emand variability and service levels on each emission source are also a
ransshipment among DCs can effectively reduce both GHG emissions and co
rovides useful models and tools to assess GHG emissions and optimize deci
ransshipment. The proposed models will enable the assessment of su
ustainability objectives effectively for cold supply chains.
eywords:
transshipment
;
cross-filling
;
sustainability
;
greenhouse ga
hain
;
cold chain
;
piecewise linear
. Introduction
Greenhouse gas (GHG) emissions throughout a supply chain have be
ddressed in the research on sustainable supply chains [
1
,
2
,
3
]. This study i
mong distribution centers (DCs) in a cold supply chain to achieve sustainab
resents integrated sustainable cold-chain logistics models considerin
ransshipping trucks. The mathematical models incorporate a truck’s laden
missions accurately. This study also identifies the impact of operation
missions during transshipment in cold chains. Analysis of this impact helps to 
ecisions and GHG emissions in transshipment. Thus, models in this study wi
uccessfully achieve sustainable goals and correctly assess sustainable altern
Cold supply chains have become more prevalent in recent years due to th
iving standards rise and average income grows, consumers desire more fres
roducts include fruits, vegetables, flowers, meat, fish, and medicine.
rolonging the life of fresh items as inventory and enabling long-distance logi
_ _ _ _ _
**Exercise prompt**
Where does the word "sustainable" appear in the records? Copy every line that holds it.

**Result of the task**
ddressed in the research on sustainable supply chains [
resents integrated sustainable cold-chain logistics models considerin
uccessfully achieve sustainable goals and correctly assess sustainable altern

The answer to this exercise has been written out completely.